Similarly, chlorine and fluorine gases may be readily ionized and transported through chlorine ion conductors such as SrCl2-Al2O3 and fluorine ion conductors such as LaF3 or PbF2.
These protons conductors may be readily substituted for the oxygen ion transporting electrolytes described hereinabove and illustrated in the attached drawings.
Although water is generally not considered a gas, both oxygen and hydrogen may be extracted from water vapor. Under appropriate conditions, water vapors
disassociates into hydrogen and oxygen. In the presence of an oxygen ion-transporting electrolyte, oxygen may be separated and using the techniques of the instant
invention, readily compressed. For example, serial compression of oxygen and hydrogen may be readily
accomplished. Water vapor at an elevated temperature may be introduced into an oxygen compressor of the type described herein to produce high pressure oxygen and a by- product water vapor stream rich in hydrogen. This byproduct stream may then be introduced into a hydrogen compressor utilizing a proton conducting electrolyte to yield high pressure hydrogen and vent gas of water vapor. Alternatively, the byproduct stream from the oxygen compressor could be fed to a condenser to condense the water vapor, recover pure hydrogen which could be
mechanically compressed, especially after the hydrogen is passed through a drier to remove any residual moisture.
Hydrogen compression by disassociation of hydrogen, either in pure form or in combination with other gases, is preferably done at temperatures in the range of 50° to about 1000°C for the following proton conductors: phosphate (50-100°C), barium cerate (500-1000°C).
Electrodes suitably used in conjunction with such proton conductors are palladium, lanthanum strontium chromite, platinum, silver and copper, lanthanum strontium
manganite.
Although various electrodes may be utilized on the present invention such as porous platinum, porous or non-porous silver and similar metallic compositions, the preferred electrode system is composed of lanthanum strontium manganite (LSM). Multiple layers are preferably applied until an electrode thickness of about 20 microns to about 200 microns is achieved. These LSM electrodes are especially adherent to the electrolyte, have a
coefficient of thermal expansion similar to that of the electrolyte and are generally unaffected by the oxidizing condition to which the electrodes are subjected.
Conductive ceramic electrodes other than LSM that are useful in the instant invention are lanthanum strontium chromite, strontium iron cobaltite and the like.
The sheet resistance of LSM electrodes tends to be higher than that of metal electrodes such as silver. An effective manner of distributing current throughout the whole area of the LSM electrode is to use a metal wire mesh in intimate contact with the electrode. One
technique useful in the instant invention is to form a cylinder of nickel or Inconel wire mesh then force an LSM coated tubular electrolyte into the interior of the mesh cylinder.

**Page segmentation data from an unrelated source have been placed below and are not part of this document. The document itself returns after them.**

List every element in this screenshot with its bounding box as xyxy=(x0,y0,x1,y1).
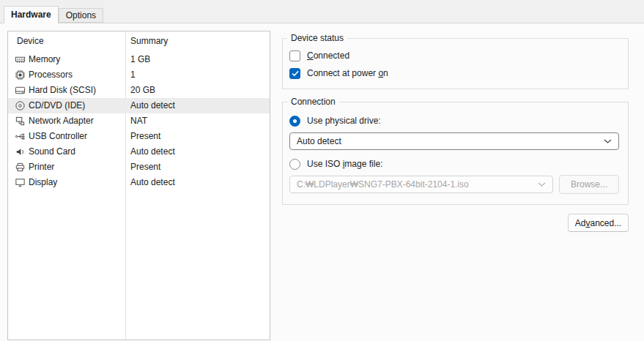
tab-options[interactable]: Options xyxy=(59,8,103,23)
device-column-header: Device xyxy=(17,31,44,50)
tab-bar: Hardware Options xyxy=(4,6,103,23)
printer-icon xyxy=(15,162,26,173)
device-name: Sound Card xyxy=(29,144,75,160)
device-status-group-title: Device status xyxy=(287,33,347,43)
device-list-header: Device Summary xyxy=(8,31,270,50)
device-summary: NAT xyxy=(130,113,147,129)
device-name: Hard Disk (SCSI) xyxy=(29,83,96,98)
connected-label[interactable]: Connected xyxy=(307,50,349,61)
device-name: CD/DVD (IDE) xyxy=(29,98,85,113)
device-status-group xyxy=(282,38,629,89)
device-summary: 20 GB xyxy=(130,83,155,98)
device-name: Display xyxy=(29,175,57,190)
usb-icon xyxy=(15,131,26,142)
device-row-usb-controller[interactable]: USB Controller Present xyxy=(8,129,270,144)
device-row-display[interactable]: Display Auto detect xyxy=(8,175,270,190)
device-name: Network Adapter xyxy=(29,113,94,129)
device-name: Memory xyxy=(29,52,60,67)
physical-drive-value: Auto detect xyxy=(297,136,341,146)
device-name: Processors xyxy=(29,67,73,83)
connected-checkbox[interactable] xyxy=(289,50,300,61)
device-list: Device Summary Memory 1 GB xyxy=(7,31,270,340)
tab-hardware[interactable]: Hardware xyxy=(4,6,59,23)
device-row-printer[interactable]: Printer Present xyxy=(8,160,270,175)
browse-button[interactable]: Browse... xyxy=(559,175,619,194)
vm-settings-dialog: Hardware Options Device Summary Memory 1… xyxy=(0,0,644,341)
device-summary: Present xyxy=(130,160,160,175)
iso-image-path-value: C:₩LDPlayer₩SNG7-PBX-64bit-2104-1.iso xyxy=(297,179,469,190)
connect-at-power-on-label[interactable]: Connect at power on xyxy=(307,68,388,79)
chevron-down-icon xyxy=(538,182,546,187)
use-iso-image-label[interactable]: Use ISO image file: xyxy=(307,159,382,170)
use-physical-drive-label[interactable]: Use physical drive: xyxy=(307,116,381,127)
cd-dvd-icon xyxy=(15,100,26,111)
use-iso-image-radio[interactable] xyxy=(289,159,300,170)
device-summary: Auto detect xyxy=(130,175,175,190)
device-summary: Auto detect xyxy=(130,144,175,160)
device-rows: Memory 1 GB Processors 1 xyxy=(8,52,270,190)
memory-icon xyxy=(15,54,26,65)
device-row-memory[interactable]: Memory 1 GB xyxy=(8,52,270,67)
chevron-down-icon xyxy=(604,139,612,143)
hard-disk-icon xyxy=(15,85,26,96)
processor-icon xyxy=(15,70,26,80)
display-icon xyxy=(15,177,26,188)
iso-image-path-select[interactable]: C:₩LDPlayer₩SNG7-PBX-64bit-2104-1.iso xyxy=(289,176,553,193)
device-name: Printer xyxy=(29,160,54,175)
device-summary: Auto detect xyxy=(130,98,175,113)
device-row-hard-disk[interactable]: Hard Disk (SCSI) 20 GB xyxy=(8,83,270,98)
device-row-network-adapter[interactable]: Network Adapter NAT xyxy=(8,113,270,129)
device-row-processors[interactable]: Processors 1 xyxy=(8,67,270,83)
device-row-cd-dvd[interactable]: CD/DVD (IDE) Auto detect xyxy=(8,98,270,113)
connect-at-power-on-checkbox[interactable] xyxy=(289,68,300,79)
summary-column-header: Summary xyxy=(130,31,168,50)
physical-drive-select[interactable]: Auto detect xyxy=(289,132,619,150)
device-summary: 1 xyxy=(130,67,136,83)
device-row-sound-card[interactable]: Sound Card Auto detect xyxy=(8,144,270,160)
connection-group-title: Connection xyxy=(287,97,339,107)
device-name: USB Controller xyxy=(29,129,87,144)
network-adapter-icon xyxy=(15,116,26,127)
use-physical-drive-radio[interactable] xyxy=(289,116,300,127)
device-summary: 1 GB xyxy=(130,52,150,67)
device-summary: Present xyxy=(130,129,160,144)
advanced-button[interactable]: Advanced... xyxy=(568,214,629,232)
sound-icon xyxy=(15,146,26,157)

The metal mesh may be heated to an elevated temperature to cause expansion of the mesh before it is put over the electrolyte. Upon cooling, the mesh achieves intimate contact between the electrode and electrolyte by
means of a shrink-fit. An overcoat of electrode material such as silver or LSM is preferably added to ensure intimate secure contact between the mesh and the
electrode. The internal electrode of a tubular
electrolyte may be similarly structured by forcing a wire mesh cylinder into the electrolyte tube and then coating the mesh in a similar fashion to that done on the external electrode.
Ceria, especially ceria stabilized with calcia, strontia or yttria, may be readily substitured for
zirconia. Lanthanum strontium cobalitte is an especially effective electrode for use with ceria.